The rest of the paper is organised as follows. Section 2 discusses the model and the estimation procedure. Then, we present our general moment tests in Sect. 3 and particularise them to assess normality and independence in Sect. 4. Next, Sect. 5 contains the results of our Monte Carlo experiments. We present our conclusions and suggestions for further research in Sect. 6 and relegate some technical material and additional simulations to several appendices.

2 Structural vector autoregressions

2.1 Model specification

Consider the following N-variate Svar process of order p:

$$\begin{aligned} \mathbf{y}_{t}=\varvec{\tau }+\mathop {\textstyle \sum }\nolimits _{j=1}^{p}\varvec{A}_{j}\varvec{ y}_{t-j}+\varvec{C}\varvec{\varepsilon }_{t}^{*},\text {\quad }\varvec{ \varepsilon }_{t}^{*}|I_{t-1}\sim i.i.d.\text { }(\varvec{0},\varvec{I}_{N}), \end{aligned}$$

where \(I_{t-1}\) is the information set, \(\varvec{C}\) the matrix of impact multipliers and \(\varvec{\varepsilon }_{t}^{*}\) the “structural” shocks, which are normalised to have zero means, unit variances and zero covariances.

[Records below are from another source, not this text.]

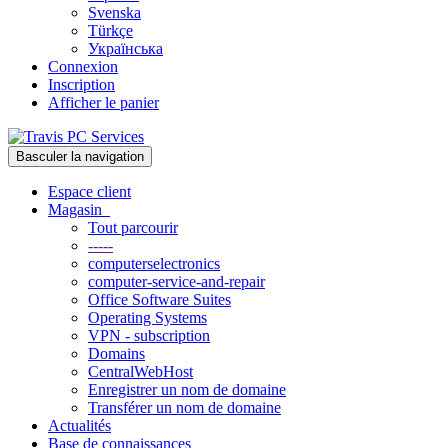
Svenska
Türkçe
Українська
Connexion
Inscription
Afficher le panier
Basculer la navigation
Espace client
Magasin
Tout parcourir
-----
computerselectronics
computer-service-and-repair
Office Software Suites
Operating Systems
VPN - subscription
Domains
CentralWebHost
Enregistrer un nom de domaine
Transférer un nom de domaine
Actualités
Base de connaissances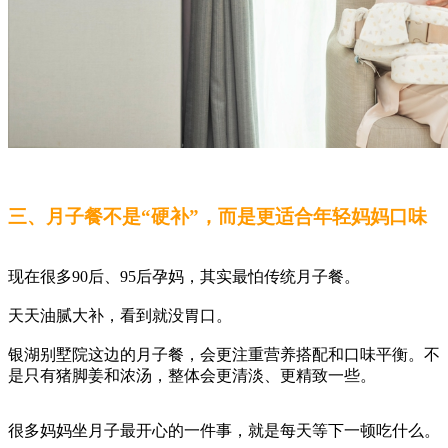
三、月子餐不是“硬补”，而是更适合年轻妈妈口味
现在很多90后、95后孕妈，其实最怕传统月子餐。
天天油腻大补，看到就没胃口。
银湖别墅院这边的月子餐，会更注重营养搭配和口味平衡。不
是只有猪脚姜和浓汤，整体会更清淡、更精致一些。
很多妈妈坐月子最开心的一件事，就是每天等下一顿吃什么。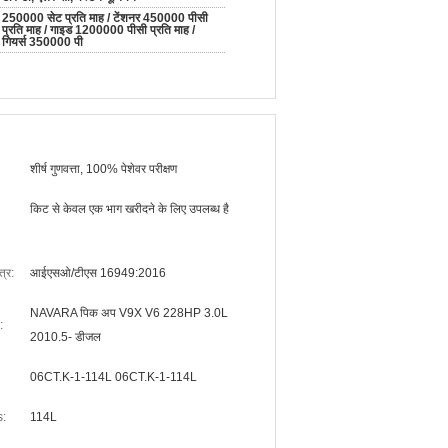
250000 सेट प्रति माह / टेंशनर 450000 पीसी
प्रति माह / गाइड 1200000 पीसी प्रति माह /
गियर्स 350000 पी
शीर्ष गुणवत्ता, 100% पेशेवर परीक्षण
किट से केवल एक भाग खरीदने के लिए उपलब्ध है
त्र:
आईएसओ/टीएस 16949:2016
NAVARA पिक अप V9X V6 228HP 3.0L
:
2010.5- डीजल
06CT.K-1-114L 06CT.K-1-114L
s:
114L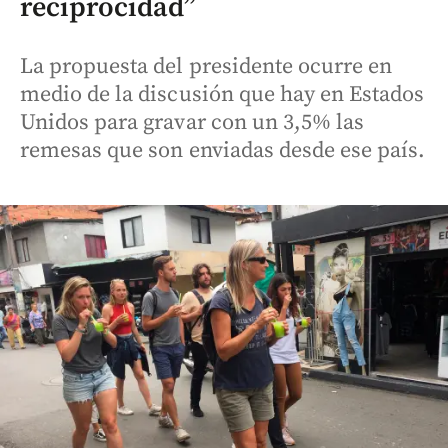
reciprocidad”
La propuesta del presidente ocurre en
medio de la discusión que hay en Estados
Unidos para gravar con un 3,5% las
remesas que son enviadas desde ese país.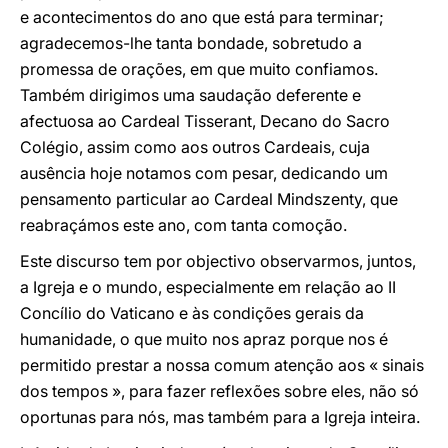
e acontecimentos do ano que está para terminar;
agradecemos-lhe tanta bondade, sobretudo a
promessa de orações, em que muito confiamos.
Também dirigimos uma saudação deferente e
afectuosa ao Cardeal Tisserant, Decano do Sacro
Colégio, assim como aos outros Cardeais, cuja
ausência hoje notamos com pesar, dedicando um
pensamento particular ao Cardeal Mindszenty, que
reabraçámos este ano, com tanta comoção.
Este discurso tem por objectivo observarmos, juntos,
a Igreja e o mundo, especialmente em relação ao II
Concílio do Vaticano e às condições gerais da
humanidade, o que muito nos apraz porque nos é
permitido prestar a nossa comum atenção aos « sinais
dos tempos », para fazer reflexões sobre eles, não só
oportunas para nós, mas também para a Igreja inteira.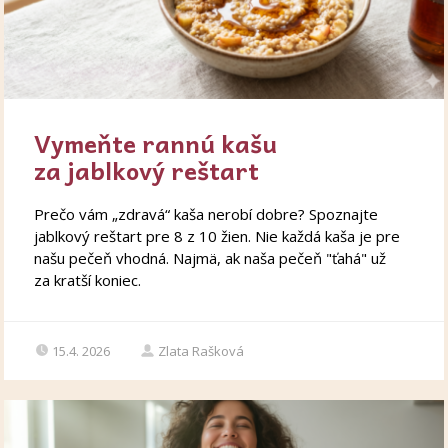
Vymeňte rannú kašu
za jablkový reštart
Prečo vám „zdravá“ kaša nerobí dobre? Spoznajte
jablkový reštart pre 8 z 10 žien. Nie každá kaša je pre
našu pečeň vhodná. Najmä, ak naša pečeň "ťahá" už
za kratší koniec.
15.4. 2026
Zlata Rašková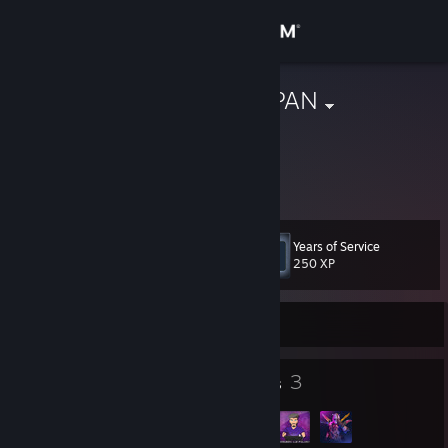
Sign in
Store
SKELETE | JUPAN
Community
About
Years of Service
Level
Support
7
250 XP
Change language
Currently Offline
Get the Steam Mobile App
7
3
Badges
Groups
View desktop website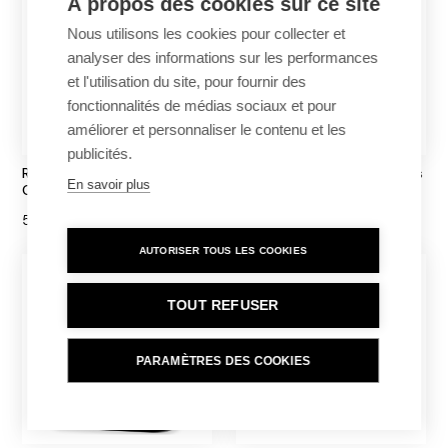
À propos des cookies sur ce site
Nous utilisons les cookies pour collecter et
analyser des informations sur les performances
et l'utilisation du site, pour fournir des
fonctionnalités de médias sociaux et pour
améliorer et personnaliser le contenu et les
publicités.
ResCura Trousse de secours
ResCura Trousse de secours
En savoir plus
Office
Chantier
539,00€
719,00€
AUTORISER TOUS LES COOKIES
TOUT REFUSER
PARAMÈTRES DES COOKIES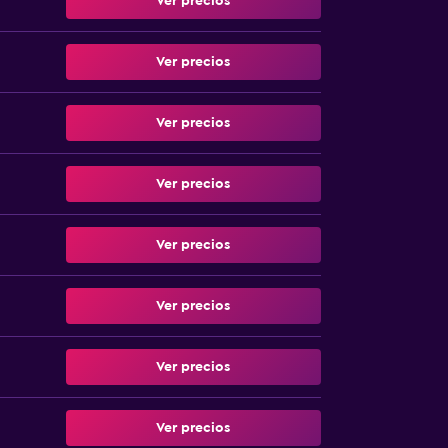
Ver precios
Ver precios
Ver precios
Ver precios
Ver precios
Ver precios
Ver precios
Ver precios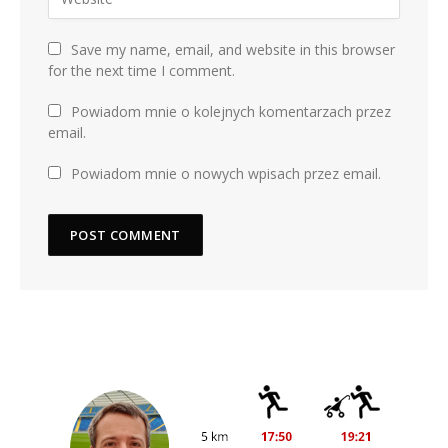
Save my name, email, and website in this browser
for the next time I comment.
Powiadom mnie o kolejnych komentarzach przez
email.
Powiadom mnie o nowych wpisach przez email.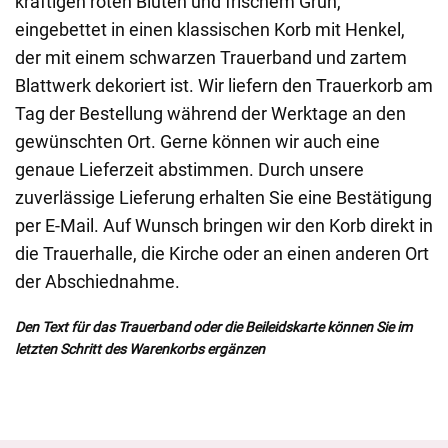
kräftigen roten Blüten und frischem Grün,
eingebettet in einen klassischen Korb mit Henkel,
der mit einem schwarzen Trauerband und zartem
Blattwerk dekoriert ist. Wir liefern den Trauerkorb am
Tag der Bestellung während der Werktage an den
gewünschten Ort. Gerne können wir auch eine
genaue Lieferzeit abstimmen. Durch unsere
zuverlässige Lieferung erhalten Sie eine Bestätigung
per E-Mail. Auf Wunsch bringen wir den Korb direkt in
die Trauerhalle, die Kirche oder an einen anderen Ort
der Abschiednahme.
Den Text für das Trauerband oder die Beileidskarte können Sie im
letzten Schritt des Warenkorbs ergänzen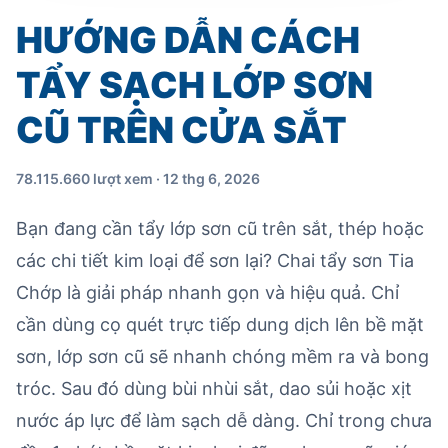
HƯỚNG DẪN CÁCH
TẨY SẠCH LỚP SƠN
CŨ TRÊN CỬA SẮT
78.115.660 lượt xem · 12 thg 6, 2026
Bạn đang cần tẩy lớp sơn cũ trên sắt, thép hoặc
các chi tiết kim loại để sơn lại? Chai tẩy sơn Tia
Chớp là giải pháp nhanh gọn và hiệu quả. Chỉ
cần dùng cọ quét trực tiếp dung dịch lên bề mặt
sơn, lớp sơn cũ sẽ nhanh chóng mềm ra và bong
tróc. Sau đó dùng bùi nhùi sắt, dao sủi hoặc xịt
nước áp lực để làm sạch dễ dàng. Chỉ trong chưa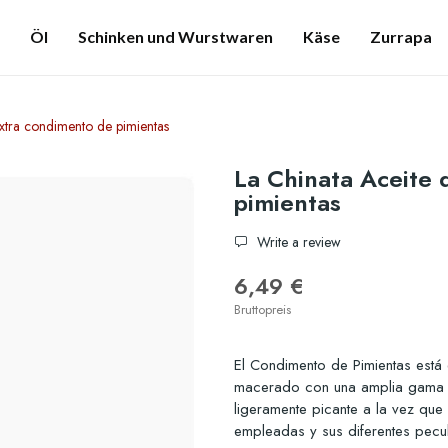
Öl
Schinken und Wurstwaren
Käse
Zurrapa
Extra condimento de pimientas
La Chinata Aceite 
pimientas
Write a review
6,49 €
Bruttopreis
El Condimento de Pimientas está 
macerado con una amplia gama de
ligeramente picante a la vez que
empleadas y sus diferentes pecul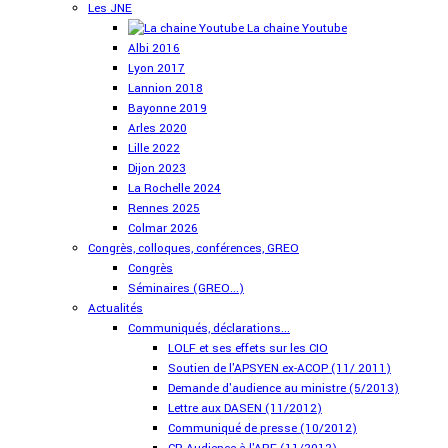
Les JNE
La chaine Youtube
Albi 2016
Lyon 2017
Lannion 2018
Bayonne 2019
Arles 2020
Lille 2022
Dijon 2023
La Rochelle 2024
Rennes 2025
Colmar 2026
Congrès, colloques, conférences, GREO
Congrès
Séminaires (GREO...)
Actualités
Communiqués, déclarations...
LOLF et ses effets sur les CIO
Soutien de l'APSYEN ex-ACOP (11/ 2011)
Demande d'audience au ministre (5/2013)
Lettre aux DASEN (11/2012)
Communiqué de presse (10/2012)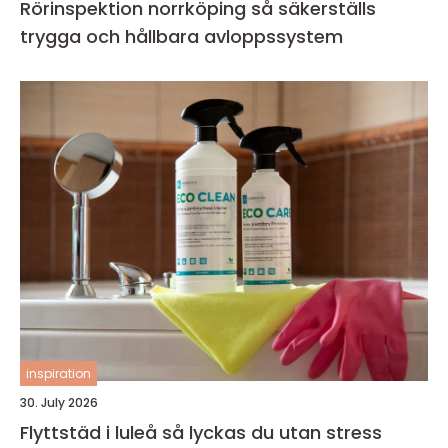
Rörinspektion norrköping så säkerställs
trygga och hållbara avloppssystem
inspiration
30. July 2026
Flyttstäd i luleå så lyckas du utan stress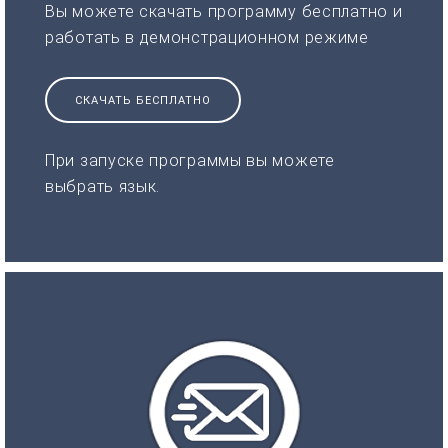
Вы можете скачать программу бесплатно и
работать в демонстрационном режиме
СКАЧАТЬ БЕСПЛАТНО
При запуске программы вы можете
выбрать язык.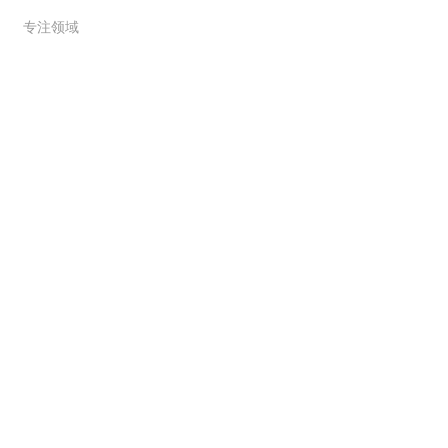
专注领域
联系我们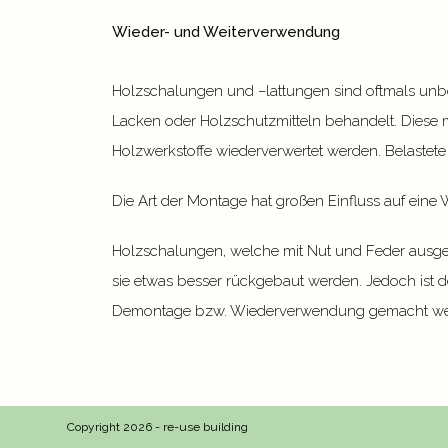
Wieder- und Weiterverwendung
Holzschalungen und –lattungen sind oftmals unbe
Lacken oder Holzschutzmitteln behandelt. Diese
Holzwerkstoffe wiederverwertet werden. Belastete
Die Art der Montage hat großen Einfluss auf eine
Holzschalungen, welche mit Nut und Feder ausge
sie etwas besser rückgebaut werden. Jedoch ist 
Demontage bzw. Wiederverwendung gemacht we
Copyright 2026 - re-use building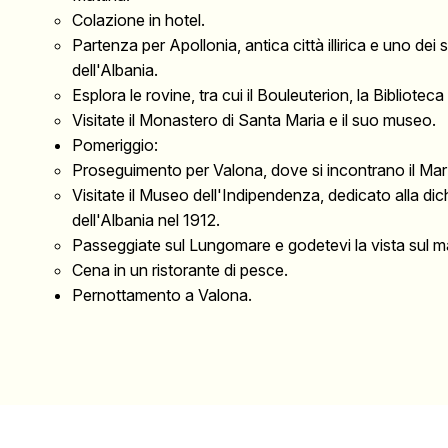
Colazione in hotel.
Partenza per Apollonia, antica città illirica e uno dei s
dell'Albania.
Esplora le rovine, tra cui il Bouleuterion, la Bibliote
Visitate il Monastero di Santa Maria e il suo museo.
Pomeriggio:
Proseguimento per Valona, dove si incontrano il Mar A
Visitate il Museo dell'Indipendenza, dedicato alla di
dell'Albania nel 1912.
Passeggiate sul Lungomare e godetevi la vista sul m
Cena in un ristorante di pesce.
Pernottamento a Valona.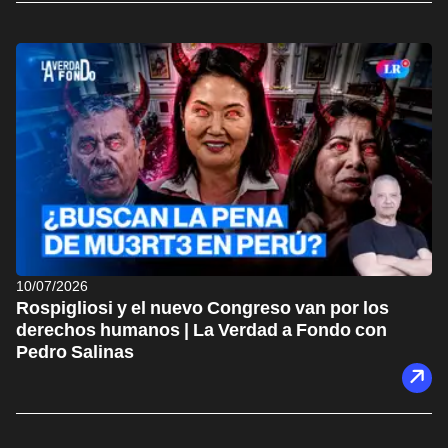
10/07/2026
Rospigliosi y el nuevo Congreso van por los
derechos humanos | La Verdad a Fondo con
Pedro Salinas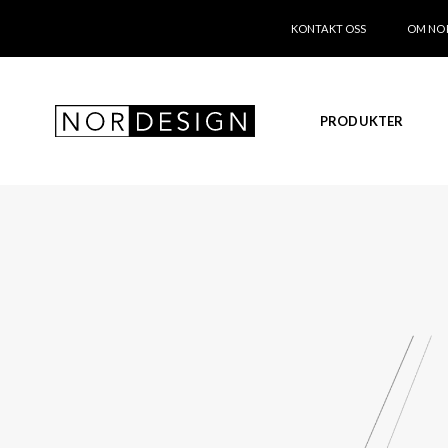
KONTAKT OSS
OM NO
PRODUKTER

Let \(\varvec{\varepsilon }_{t}=\varvec{C}\varvec{\varepsilon }_{t}^{*}\) denote the reduced form innovations, so that \(\varvec{\varepsilon } _{t}|I_{t-1}\sim i.i.d.\) \((\varvec{0},\varvec{\Sigma })\) with \(\varvec{ \Sigma }=\varvec{CC}^{\prime }\). As we mentioned in introduction, a Gaussian (pseudo) log-likelihood is only able to identify \(\varvec{\Sigma }\), which means the structural shocks \(\varvec{\varepsilon }_{t}^{*}\) and their loadings in \(\varvec{C}\) are only identified up to an orthogonal transformation. Specifically, we can use the so-called LQ matrix decompositionFootnote 2 to relate the matrix \(\varvec{C}\) to the Cholesky decomposition of \(\varvec{\Sigma }=\varvec{\Sigma }_{L}\varvec{\Sigma }_{L}^{\prime }\) as

$$\begin{aligned} \varvec{C}=\varvec{\Sigma }_{L}{\varvec{Q}}\mathrm{,} \end{aligned}$$

where \(\varvec{Q}\) is an \(N\times N\) orthogonal matrix, which we can model as a function of \(N(N-1)/2\) parameters \(\varvec{\omega }\) by assuming that \(| \varvec{Q}|=1\).Footnote 3 Notice that if \(|\varvec{Q} |\!=\!-1\) instead, we can change the sign of the \(i^{th}\) structural shock and its impact multipliers in the \(i^{th}\) column of the matrix \(\varvec{C}\) without loss of generality as long as we also modify the shape parameters of the distribution of \(\varepsilon _{it}^{*}\) to alter the sign of all its nonzero odd moments.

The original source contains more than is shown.